Gingerbread: A fantastic Autumn recipe. A soft, warming cake: Good gingerbread is an absolute delight to eat, particularly as the colder months begin to set in.
Gingerbread was brought to Europe in 992 by Armenian monk Gregory of Nicopolis from Greece, who taught French Christians in Bondaroy how to bake it. Since then, gingerbread spread across Europe and, subsequently during the Age of Discovery, the world, and remains a highly popular treat in many countries. Gingerbread biscuits would develop later, believed to be around the 17th century.
There are a dizzying array of gingerbread and forms of gingerbread, and to make matters more confusing, it can refer to both the cake or a type of biscuit in England. Variants on gingerbread include peperkoek, a soft and crumbly gingerbread served thickly sliced with butter in the Netherlands and Belgium; Lebkuchen, from Germany, which comes in either soft or hard form and takes a number of shapes, often with a fruity filling and Parkin, a more local delight which adds black treacle and oatmeal to create a heartier cake!

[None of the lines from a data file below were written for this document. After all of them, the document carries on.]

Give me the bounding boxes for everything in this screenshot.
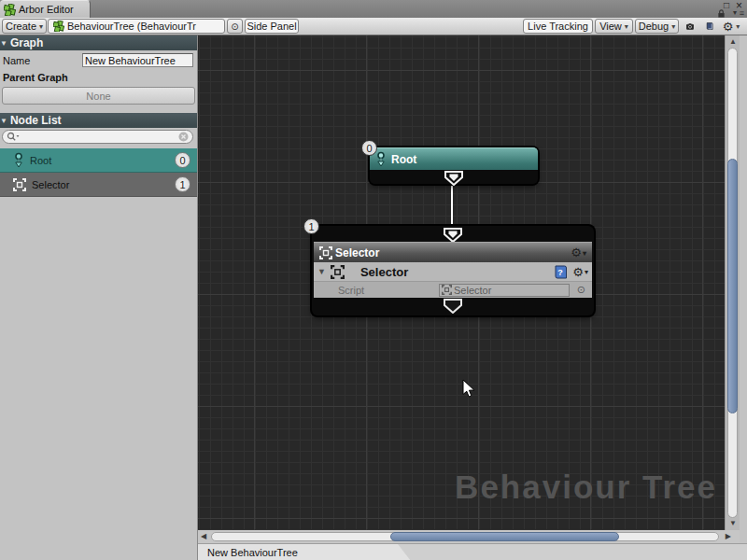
graph-section-header[interactable]: ▼ Graph bbox=[0, 35, 197, 50]
input-port-icon[interactable] bbox=[443, 228, 463, 243]
behaviour-title: Selector bbox=[360, 265, 408, 279]
scroll-down-icon[interactable]: ▼ bbox=[729, 520, 737, 527]
node-badge: 0 bbox=[361, 140, 377, 156]
foldout-arrow-icon: ▼ bbox=[0, 39, 7, 48]
script-field[interactable]: Selector bbox=[439, 284, 570, 297]
horizontal-scroll-thumb[interactable] bbox=[390, 532, 619, 541]
selector-node-title: Selector bbox=[335, 246, 379, 259]
capture-button[interactable] bbox=[682, 19, 698, 34]
selector-node[interactable]: 1 Selector ⚙ ▾ ▼ bbox=[312, 226, 594, 315]
scroll-up-icon[interactable]: ▲ bbox=[729, 38, 737, 46]
gear-icon: ⚙ bbox=[723, 20, 734, 34]
tab-dropdown-icon[interactable]: ▾ bbox=[733, 8, 737, 17]
side-panel-toggle[interactable]: Side Panel bbox=[245, 19, 299, 34]
svg-text:?: ? bbox=[558, 268, 564, 277]
mouse-cursor bbox=[462, 379, 477, 399]
lock-icon[interactable] bbox=[717, 9, 726, 18]
gear-icon[interactable]: ⚙ bbox=[571, 245, 582, 259]
scroll-left-icon[interactable]: ◀ bbox=[201, 533, 206, 540]
debug-button[interactable]: Debug ▾ bbox=[635, 19, 679, 34]
vertical-scrollbar[interactable]: ▲ ▼ bbox=[725, 35, 740, 530]
window-title: Arbor Editor bbox=[19, 4, 74, 15]
node-list-item-label: Root bbox=[30, 155, 51, 166]
parent-graph-field[interactable]: None bbox=[2, 87, 195, 105]
title-bar: Arbor Editor □ × ▾ ≡ bbox=[0, 0, 747, 18]
graph-tab-label: BehaviourTree (BehaviourTr bbox=[67, 21, 196, 32]
breadcrumb-bar: New BehaviourTree bbox=[198, 543, 747, 560]
manual-button[interactable] bbox=[701, 19, 718, 34]
dropdown-arrow-icon: ▾ bbox=[39, 22, 43, 31]
scroll-right-icon[interactable]: ▶ bbox=[726, 533, 731, 540]
create-button[interactable]: Create ▾ bbox=[2, 19, 47, 34]
root-node[interactable]: 0 Root bbox=[370, 147, 538, 184]
side-panel: ▼ Graph Name Parent Graph None ▼ Node Li… bbox=[0, 35, 198, 560]
dropdown-arrow-icon: ▾ bbox=[736, 22, 740, 31]
context-menu-icon[interactable]: ≡ bbox=[740, 8, 744, 18]
root-node-icon bbox=[375, 151, 387, 167]
object-picker-icon: ⊙ bbox=[231, 21, 238, 32]
selector-script-icon bbox=[442, 285, 452, 295]
script-row: Script Selector ⊙ bbox=[314, 281, 592, 298]
object-picker-icon[interactable]: ⊙ bbox=[577, 284, 585, 296]
node-id-badge: 0 bbox=[175, 152, 190, 168]
vertical-scroll-thumb[interactable] bbox=[727, 159, 738, 413]
settings-button[interactable]: ⚙ ▾ bbox=[720, 19, 742, 34]
arbor-graph-icon bbox=[53, 21, 64, 32]
select-graph-asset-button[interactable]: ⊙ bbox=[227, 19, 243, 34]
window-tab-arbor-editor[interactable]: Arbor Editor bbox=[0, 0, 91, 18]
arbor-editor-window: Arbor Editor □ × ▾ ≡ Create ▾ Behavi bbox=[0, 0, 747, 560]
view-button[interactable]: View ▾ bbox=[595, 19, 633, 34]
dropdown-arrow-icon: ▾ bbox=[583, 249, 586, 258]
node-list-search[interactable] bbox=[2, 130, 193, 144]
script-value: Selector bbox=[454, 285, 491, 296]
horizontal-scrollbar[interactable]: ◀ ▶ bbox=[198, 530, 740, 543]
graph-tab-toggle[interactable]: BehaviourTree (BehaviourTr bbox=[48, 19, 225, 34]
gear-icon[interactable]: ⚙ bbox=[572, 265, 584, 279]
foldout-arrow-icon[interactable]: ▼ bbox=[317, 267, 326, 276]
node-list-item-label: Selector bbox=[32, 179, 69, 190]
search-input[interactable] bbox=[20, 131, 178, 144]
selector-node-icon bbox=[13, 178, 26, 191]
dropdown-arrow-icon: ▾ bbox=[671, 22, 675, 31]
graph-type-watermark: Behaviour Tree bbox=[455, 469, 717, 506]
script-label: Script bbox=[338, 285, 364, 296]
parent-graph-label: Parent Graph bbox=[3, 72, 68, 83]
behaviour-header-row[interactable]: ▼ Selector ? ⚙ ▾ bbox=[314, 262, 592, 281]
search-clear-icon[interactable] bbox=[178, 132, 189, 142]
right-edge-strip bbox=[740, 35, 747, 530]
graph-canvas[interactable]: Behaviour Tree 0 Root bbox=[198, 35, 725, 530]
selector-node-header[interactable]: Selector ⚙ ▾ bbox=[314, 242, 592, 262]
node-list-item-root[interactable]: Root 0 bbox=[0, 148, 197, 173]
graph-name-input[interactable] bbox=[82, 53, 193, 67]
node-badge: 1 bbox=[303, 218, 319, 234]
selector-behaviour-icon bbox=[331, 265, 345, 279]
output-port-icon[interactable] bbox=[444, 171, 464, 186]
behaviour-section: ▼ Selector ? ⚙ ▾ Script bbox=[314, 262, 592, 298]
breadcrumb-item[interactable]: New BehaviourTree bbox=[198, 544, 411, 560]
dropdown-arrow-icon: ▾ bbox=[625, 22, 628, 31]
arbor-logo-icon bbox=[4, 4, 16, 16]
name-label: Name bbox=[3, 55, 30, 66]
node-id-badge: 1 bbox=[175, 176, 190, 192]
search-icon bbox=[7, 132, 20, 142]
root-node-body bbox=[370, 170, 538, 184]
dropdown-arrow-icon: ▾ bbox=[585, 268, 588, 276]
help-book-icon[interactable]: ? bbox=[554, 265, 568, 279]
camera-icon bbox=[686, 21, 694, 33]
root-node-title: Root bbox=[391, 153, 416, 166]
toolbar: Create ▾ BehaviourTree (BehaviourTr ⊙ Si… bbox=[0, 18, 747, 35]
live-tracking-toggle[interactable]: Live Tracking bbox=[523, 19, 593, 34]
node-list-section-header[interactable]: ▼ Node List bbox=[0, 113, 197, 128]
node-list-item-selector[interactable]: Selector 1 bbox=[0, 173, 197, 197]
root-node-header[interactable]: Root bbox=[370, 147, 538, 170]
output-port-outline-icon[interactable] bbox=[443, 299, 463, 314]
root-node-icon bbox=[13, 152, 24, 168]
selector-node-icon bbox=[319, 246, 332, 259]
book-icon bbox=[706, 20, 713, 33]
foldout-arrow-icon: ▼ bbox=[0, 117, 7, 125]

There are an incredible amount of different varieties of gingerbread, but this recipe, courtesy of Joyce, is for the traditional gingerbread cake: Soft, fluffy, sweet and spicy, everything you look for when Autumn rolls around!
This recipe is for filling 2 loaf tins.
10 ounces Plain Flour
2.5 teaspoons of Ground Ginger
1.25 teaspoons of Mixed Spice.
1.25 teaspoons of Bicarbonate of Soda
2.5 ounces of Soft Brown Sugar
5 ounces of margarine
10 ounces of Golden Syrup
1/2 a pint of milk
2 eggs, beaten
- Grease and line your baking tins.
- Melt the margarine, syrup and sugar together, mix well and set to one side.
- In a mixing bowl, sieve together the flour, ginger, mixed spice and bicarbonate of soda.
- Add the milk to the melted syrup mixture to cool slightly before adding the beaten eggs, and stir well.
- Add the wet mixture to the dry ingredients and mix with a whisk. At this point, the mixture will be quite runny: Don’t worry, this is to be expected!
- Pour the mixture into your lined tins and bake at 150 Celsius/300 Fahrenheit/Gas Mark 2 for 1 hour to 1 hour 15 minutes.